O terceiro artigo, que vem provocando um debate considerável desde sua publicação na Foreign Affairs em 2008, G. John Ikenberry defende as instituições de hoje, argumentando que nenhuma potência emergente conseguiria opor-se seriamente ao sistema, pois os benefícios da integração são simplesmente grandes demais para serem ignorados. Ao invés de retratar a ascensão chinesa como uma competição com os Estados Unidos (na qual os EUA perderiam), o Ocidente deve, portanto, assegurar-se de que a atratividade do sistema internacional deve ser mantida e aumentada, e que mediante um gerenciamento cuidadoso, o sistema deverá se manter a despeito do crescimento chinês. As instituições devem ser fortalecidas, os “retornos ao poder” reduzidos, forçando, de tal maneira, a China a aderir às regras quando estiver na posição mais privilegiada. Descrevendo o “triunfo da ordem liberal”, Ikenberry argumenta que o sistema contemporâneo é único na história, já que ele não é baseado na coerção, mas no consenso. Diferentemente, de “estruturas imperiais”, a ordem atual é “liberal”, definida pela abertura, legitimidade e durabilidade. Ele também mostra que os Estados Unidos estabeleceram o sistema com vistas a integrar o maior número de nações possível, e aceitando certo de grau de restrição a seu poder para aumentar a aceitabilidade e a longevidade do sistema. O fato de que a ordem de hoje permite que atores como a China cresçam “dentro do sistema” – conquistando mais direitos de voto no FMI e no Banco Mundial, por exemplo – prova este fato. Tais fatores sistêmicos, assim como a presença de armas nucleares e da globalização econômica impulsionada pela tecnologia, fazem de um enfrentamento bélico entre a China e os Estados Unidos muito improvável.

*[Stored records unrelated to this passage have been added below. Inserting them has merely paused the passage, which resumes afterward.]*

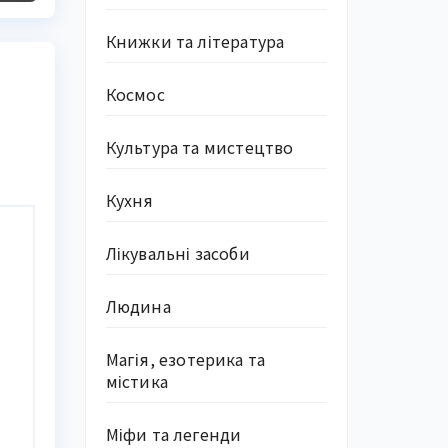
Книжки та література
Космос
Культура та мистецтво
Кухня
Лікувальні засоби
Людина
Магія, езотерика та
містика
Міфи та легенди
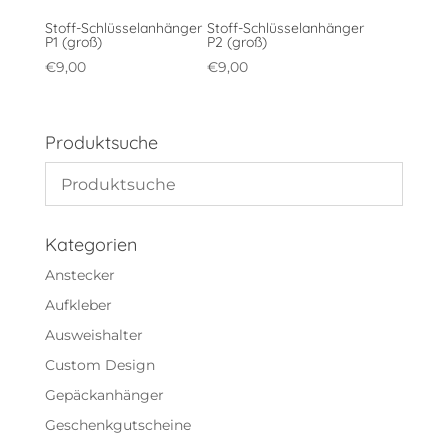
Stoff-Schlüsselanhänger
Stoff-Schlüsselanhänger
P1 (groß)
P2 (groß)
€
9,00
€
9,00
Produktsuche
Kategorien
Anstecker
Aufkleber
Ausweishalter
Custom Design
Gepäckanhänger
Geschenkgutscheine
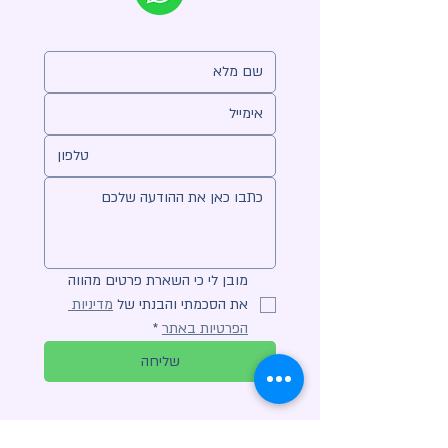
מובן לי כי השארת פרטים מהווה 
את הסכמתי והבנתי של 
מדיניות 
הפרטיות באתר
*
שליחה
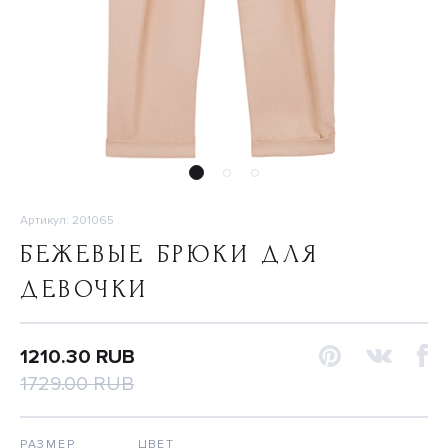
Артикул: 201065
БЕЖЕВЫЕ БРЮКИ ДЛЯ
ДЕВОЧКИ
1210.30 RUB
1729.00 RUB
РАЗМЕР
ЦВЕТ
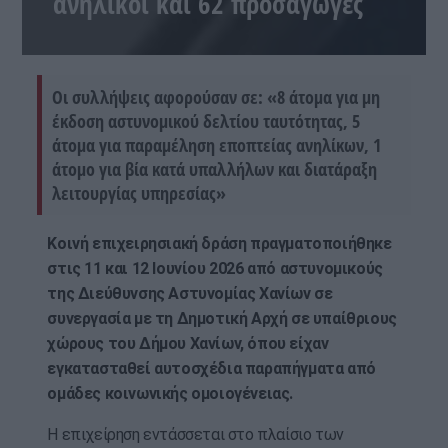
ανήλικοι και 62 προσαγωγές
Οι συλλήψεις αφορούσαν σε: «8 άτομα για μη
έκδοση αστυνομικού δελτίου ταυτότητας, 5
άτομα για παραμέληση εποπτείας ανηλίκων, 1
άτομο για βία κατά υπαλλήλων και διατάραξη
λειτουργίας υπηρεσίας»
Κοινή επιχειρησιακή δράση πραγματοποιήθηκε
στις 11 και 12 Ιουνίου 2026 από αστυνομικούς
της Διεύθυνσης Αστυνομίας Χανίων σε
συνεργασία με τη Δημοτική Αρχή σε υπαίθριους
χώρους του Δήμου Χανίων, όπου είχαν
εγκατασταθεί αυτοσχέδια παραπήγματα από
ομάδες κοινωνικής ομοιογένειας.
Η επιχείρηση εντάσσεται στο πλαίσιο των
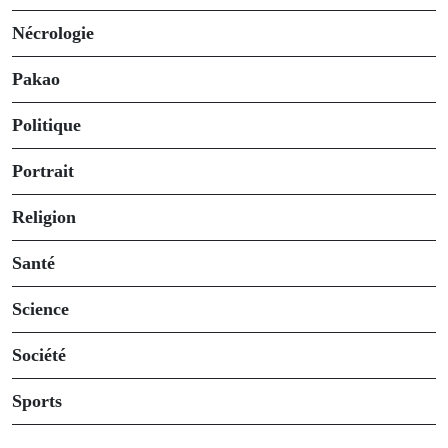
Nécrologie
Pakao
Politique
Portrait
Religion
Santé
Science
Société
Sports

Ao mesmo tempo, Ikenberry alerta que para manter o sistema vivo, o seu fiador – os Estados Unidos – devem novamente assumir o papel de seu grande apoiador.

No quarto e último artigo, Jeffrey W. Legro demonstra como a China adotou uma estratégia isolacionista na primeira metade do século XIX antes de buscar uma integração nas instituições internacionais do início do século XX. Sob a liderança de Mao, voltou-se a um regime revisionista para lentamente retomar uma postura integracionista sob Deng Xiaoping. Legro salienta que, hoje em dia, a China discorda de alguns detalhes do sistema internacional, ainda que o autor ainda categorize a China como uma potência que concorda com o status quo e com os pilares básicos que sustentam as relações internacionais. É possível, contudo, que isto mude: o “Consenso de Pequim”, que implica em intervencionismo econômico e forte ênfase na soberania, pode se configurar como um símbolo de resistência contra a sociedade internacional. Ademais, surge a questão de até que ponto um país não democrático consegue adotar uma estratégia integracionista no longo prazo. Legro acrescenta que as lideranças chinesas somente adotariam uma estratégia desse tipo enquanto ela fosse capaz de produzir resultados; mas ela poderia mudar caso o crescimento econômico enfraqueça, ou se as consequências negativas da liberalização econômica, como um aumento da desigualdade social, superem as consequências positivas.

Resumindo, esses quatro pontos de vista oferecem um excelente panorama do estado em que se encontram os estudos sobre o assunto, e são uma porta de entrada ideal para qualquer um que deseje obter uma melhor compreensão da ascensão chinesa, fenômeno que Ikenberry corretamente chama de “um dos grandes dramas do século XXI”.